Greenwald, Faith fgreen1 at bu.edu
Mon May 18 11:02:20 EDT 2015

Computer Vision for Teaching and Learning
Beverly Park Woolf
College of Computer Science, University of Massachusetts, Amherst, MA.
bev at cs.umass.edu<mailto:bev at cs.umass.edu>
Thursday, May 21, 2015
2:00pm in MCS 148

This talk explores the possibility of integrating computer vision techniques with online tutors to improve teaching and learning. Emotion is vital to learning and using technology to recognize students’ emotion while learning online has led to powerful performance results.
We have used sensors (conductance bracelet, pressure mouse, posture analysis seat and camera) to detect students' emotion.  Computational tutors dynamically collected data streams of students’ physiological activity and self-reports of emotions. Summaries of student physiological activity helped to predict more than 80% of the variance of students’ emotional states. Empirical studies show that students increase their math value, self-concept and mastery orientation once they receive support triggered by their detected emotion. Evidence indicates that fluctuating student emotions are also related to larger, longer-term affective variables such as self-concept.

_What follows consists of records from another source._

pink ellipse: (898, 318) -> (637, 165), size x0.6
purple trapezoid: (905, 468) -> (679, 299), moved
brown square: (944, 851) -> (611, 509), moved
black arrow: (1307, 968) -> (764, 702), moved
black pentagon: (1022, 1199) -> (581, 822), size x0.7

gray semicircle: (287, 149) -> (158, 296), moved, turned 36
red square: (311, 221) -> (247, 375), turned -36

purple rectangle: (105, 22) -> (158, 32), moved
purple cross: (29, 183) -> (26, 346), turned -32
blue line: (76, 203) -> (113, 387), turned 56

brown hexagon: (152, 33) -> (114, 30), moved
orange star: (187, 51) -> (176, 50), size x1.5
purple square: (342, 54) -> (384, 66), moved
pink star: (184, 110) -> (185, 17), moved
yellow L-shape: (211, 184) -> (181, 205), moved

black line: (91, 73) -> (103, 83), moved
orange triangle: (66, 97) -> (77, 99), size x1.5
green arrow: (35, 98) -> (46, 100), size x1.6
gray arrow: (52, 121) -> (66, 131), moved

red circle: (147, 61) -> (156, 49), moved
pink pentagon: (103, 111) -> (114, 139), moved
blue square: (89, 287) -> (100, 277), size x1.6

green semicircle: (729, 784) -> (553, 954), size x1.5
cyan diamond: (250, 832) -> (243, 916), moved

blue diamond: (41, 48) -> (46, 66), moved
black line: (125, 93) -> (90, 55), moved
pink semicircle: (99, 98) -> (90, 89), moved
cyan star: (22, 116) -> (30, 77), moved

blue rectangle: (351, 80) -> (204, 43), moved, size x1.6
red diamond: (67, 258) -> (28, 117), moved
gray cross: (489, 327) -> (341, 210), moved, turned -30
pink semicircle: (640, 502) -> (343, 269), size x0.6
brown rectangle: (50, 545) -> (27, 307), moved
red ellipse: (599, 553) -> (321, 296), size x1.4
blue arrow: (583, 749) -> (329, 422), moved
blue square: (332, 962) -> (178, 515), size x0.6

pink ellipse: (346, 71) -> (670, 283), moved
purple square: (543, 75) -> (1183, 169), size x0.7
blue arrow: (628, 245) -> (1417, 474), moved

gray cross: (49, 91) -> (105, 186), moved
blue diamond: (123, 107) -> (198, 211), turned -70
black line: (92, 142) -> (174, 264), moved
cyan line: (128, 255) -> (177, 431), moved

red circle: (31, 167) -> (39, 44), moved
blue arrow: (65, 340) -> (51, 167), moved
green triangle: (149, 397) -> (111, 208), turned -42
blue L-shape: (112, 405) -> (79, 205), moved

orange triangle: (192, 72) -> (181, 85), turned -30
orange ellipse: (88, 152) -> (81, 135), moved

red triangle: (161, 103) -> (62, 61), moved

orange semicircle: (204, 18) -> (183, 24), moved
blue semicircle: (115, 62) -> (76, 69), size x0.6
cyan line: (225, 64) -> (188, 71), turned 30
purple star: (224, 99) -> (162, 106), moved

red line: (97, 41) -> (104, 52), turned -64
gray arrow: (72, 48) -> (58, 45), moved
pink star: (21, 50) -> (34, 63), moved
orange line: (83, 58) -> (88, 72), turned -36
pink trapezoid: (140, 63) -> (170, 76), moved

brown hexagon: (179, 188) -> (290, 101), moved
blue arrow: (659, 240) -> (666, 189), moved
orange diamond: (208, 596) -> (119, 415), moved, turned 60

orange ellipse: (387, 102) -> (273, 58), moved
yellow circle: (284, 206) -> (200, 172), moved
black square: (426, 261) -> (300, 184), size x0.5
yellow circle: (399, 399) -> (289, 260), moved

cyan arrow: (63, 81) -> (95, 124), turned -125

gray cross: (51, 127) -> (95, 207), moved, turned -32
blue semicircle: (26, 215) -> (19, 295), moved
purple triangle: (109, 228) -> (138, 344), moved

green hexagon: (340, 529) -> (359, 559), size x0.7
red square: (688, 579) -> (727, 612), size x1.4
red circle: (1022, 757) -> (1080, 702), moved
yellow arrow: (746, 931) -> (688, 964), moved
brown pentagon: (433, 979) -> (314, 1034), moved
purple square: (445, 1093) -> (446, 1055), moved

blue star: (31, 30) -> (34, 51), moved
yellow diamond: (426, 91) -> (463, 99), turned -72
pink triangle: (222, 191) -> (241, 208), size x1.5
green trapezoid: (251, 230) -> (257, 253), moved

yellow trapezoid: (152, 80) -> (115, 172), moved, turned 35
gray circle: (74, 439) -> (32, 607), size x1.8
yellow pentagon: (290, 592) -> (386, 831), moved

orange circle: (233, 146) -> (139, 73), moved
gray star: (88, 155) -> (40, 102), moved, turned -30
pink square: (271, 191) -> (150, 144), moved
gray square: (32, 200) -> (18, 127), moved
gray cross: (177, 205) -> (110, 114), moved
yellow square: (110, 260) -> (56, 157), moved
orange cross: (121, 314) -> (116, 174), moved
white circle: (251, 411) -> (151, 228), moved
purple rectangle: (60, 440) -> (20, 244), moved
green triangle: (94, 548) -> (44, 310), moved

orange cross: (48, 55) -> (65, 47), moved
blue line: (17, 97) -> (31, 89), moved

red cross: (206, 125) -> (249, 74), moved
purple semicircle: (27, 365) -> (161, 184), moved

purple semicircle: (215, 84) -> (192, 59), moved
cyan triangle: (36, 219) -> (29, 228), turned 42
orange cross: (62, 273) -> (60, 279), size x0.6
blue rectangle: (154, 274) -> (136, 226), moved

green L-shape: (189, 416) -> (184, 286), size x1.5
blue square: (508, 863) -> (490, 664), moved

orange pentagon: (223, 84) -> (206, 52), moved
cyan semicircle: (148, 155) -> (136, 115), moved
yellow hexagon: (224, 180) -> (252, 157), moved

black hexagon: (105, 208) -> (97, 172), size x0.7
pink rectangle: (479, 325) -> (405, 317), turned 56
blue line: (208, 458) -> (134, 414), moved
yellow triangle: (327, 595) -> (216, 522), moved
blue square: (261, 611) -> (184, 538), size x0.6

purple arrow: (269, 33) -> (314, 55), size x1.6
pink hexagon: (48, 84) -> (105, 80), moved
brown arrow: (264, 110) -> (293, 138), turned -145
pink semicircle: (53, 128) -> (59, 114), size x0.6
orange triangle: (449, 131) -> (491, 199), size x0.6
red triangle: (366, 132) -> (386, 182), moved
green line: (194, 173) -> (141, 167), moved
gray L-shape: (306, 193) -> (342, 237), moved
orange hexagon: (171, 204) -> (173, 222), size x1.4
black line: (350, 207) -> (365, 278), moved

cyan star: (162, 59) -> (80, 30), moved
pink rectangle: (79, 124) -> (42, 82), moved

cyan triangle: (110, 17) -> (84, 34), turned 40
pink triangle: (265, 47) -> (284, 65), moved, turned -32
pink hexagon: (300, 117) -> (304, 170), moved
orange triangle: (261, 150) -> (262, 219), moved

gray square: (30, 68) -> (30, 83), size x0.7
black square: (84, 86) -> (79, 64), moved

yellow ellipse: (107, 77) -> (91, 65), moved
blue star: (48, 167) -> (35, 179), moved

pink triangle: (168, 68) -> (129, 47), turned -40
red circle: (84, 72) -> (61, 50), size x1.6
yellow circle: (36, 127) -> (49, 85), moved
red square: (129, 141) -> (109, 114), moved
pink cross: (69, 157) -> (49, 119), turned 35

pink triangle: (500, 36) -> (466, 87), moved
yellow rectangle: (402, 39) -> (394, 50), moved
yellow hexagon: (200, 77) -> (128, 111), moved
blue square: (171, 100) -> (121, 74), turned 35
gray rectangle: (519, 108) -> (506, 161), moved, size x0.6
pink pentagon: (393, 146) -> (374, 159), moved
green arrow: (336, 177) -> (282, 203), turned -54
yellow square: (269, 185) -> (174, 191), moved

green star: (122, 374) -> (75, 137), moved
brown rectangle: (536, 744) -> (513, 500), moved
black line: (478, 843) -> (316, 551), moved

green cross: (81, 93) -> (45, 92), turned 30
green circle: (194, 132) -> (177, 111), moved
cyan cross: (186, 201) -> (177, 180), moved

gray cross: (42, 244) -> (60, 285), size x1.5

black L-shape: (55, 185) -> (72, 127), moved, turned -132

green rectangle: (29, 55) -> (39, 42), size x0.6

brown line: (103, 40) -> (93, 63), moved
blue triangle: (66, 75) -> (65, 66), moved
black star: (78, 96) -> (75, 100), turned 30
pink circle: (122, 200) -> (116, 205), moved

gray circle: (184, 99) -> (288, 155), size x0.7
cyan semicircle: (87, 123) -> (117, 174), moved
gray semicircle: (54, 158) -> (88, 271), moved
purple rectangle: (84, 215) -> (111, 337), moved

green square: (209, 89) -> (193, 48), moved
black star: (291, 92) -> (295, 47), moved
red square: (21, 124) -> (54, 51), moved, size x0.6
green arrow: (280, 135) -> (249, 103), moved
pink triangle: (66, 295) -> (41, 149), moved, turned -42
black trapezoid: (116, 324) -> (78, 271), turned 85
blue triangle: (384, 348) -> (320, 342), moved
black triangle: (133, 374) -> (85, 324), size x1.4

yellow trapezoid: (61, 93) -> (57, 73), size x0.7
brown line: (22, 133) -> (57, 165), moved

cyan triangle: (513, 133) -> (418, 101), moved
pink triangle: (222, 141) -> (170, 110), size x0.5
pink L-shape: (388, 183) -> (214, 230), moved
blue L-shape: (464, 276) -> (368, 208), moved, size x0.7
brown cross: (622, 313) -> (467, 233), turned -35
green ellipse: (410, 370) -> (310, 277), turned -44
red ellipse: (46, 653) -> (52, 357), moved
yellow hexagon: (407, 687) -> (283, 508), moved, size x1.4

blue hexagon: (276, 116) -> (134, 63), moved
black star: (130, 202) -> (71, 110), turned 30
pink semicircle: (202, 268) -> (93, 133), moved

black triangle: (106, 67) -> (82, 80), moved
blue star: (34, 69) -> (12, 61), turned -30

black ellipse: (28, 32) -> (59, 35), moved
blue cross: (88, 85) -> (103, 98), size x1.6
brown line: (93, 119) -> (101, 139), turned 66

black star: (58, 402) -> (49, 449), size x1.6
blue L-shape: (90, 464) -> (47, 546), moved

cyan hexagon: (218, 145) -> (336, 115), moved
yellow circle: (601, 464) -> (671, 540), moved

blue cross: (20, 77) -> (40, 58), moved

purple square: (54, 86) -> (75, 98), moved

We also used animated pedagogical agents to impact student motivation and achievement. We integrated controlled exploration of embodied agents’ communicative factors (facial expression, empathy, and mirroring postures) as they address human learning, interaction and relationship development. Students’ self-reports of emotions while using the learning companions showed increased levels of interest and confidence and reduced levels of boredom and frustration. This research also provides evidence that by modifying the “context” of tutoring systems, e.g., by personalizing instruction and by supporting emotion, tutors can optimize students’ emotion, attitude and learning.

We will explore the possibility of detecting student emotion and grit (e.g., perseverance, frustration, anxiety) by using modern computer vision work (e.g., detect body movement, hand gestures, nods, eyebrows and grins).  Based on detecting student emotion, tutors can use interventions to address negative emotion and provide improved learning.

Beverly Park Woolf, Ph.D. is a Research Professor at the University of Massachusetts who develops intelligent tutors that model student affective and cognitive characteristics and combine cognitive analysis of learning with artificial intelligence, network technology and multimedia. These systems represent the knowledge taught, recognize which skills students have learned, use sensors and machine learning to model student affect, and adjust problems to help individual students. Tutors have been deployed in education and industry, in a variety of disciplines (e.g., chemistry, psychology, physics, geology, art history, mathematics and economics) and one is used by more than 100,000 students per semester across 100 colleges. Some of these tutors enable students to pass state standard exam at a higher rate (92%) as compared with students not using the tutor (76%).  Dr. Woolf published the book Building Intelligent Interactive Tutors along with over 200 articles; she has delivered keynote addresses, panels and tutorials in more than 20 foreign countries and is a fellow of the American Association of Artificial Intelligence.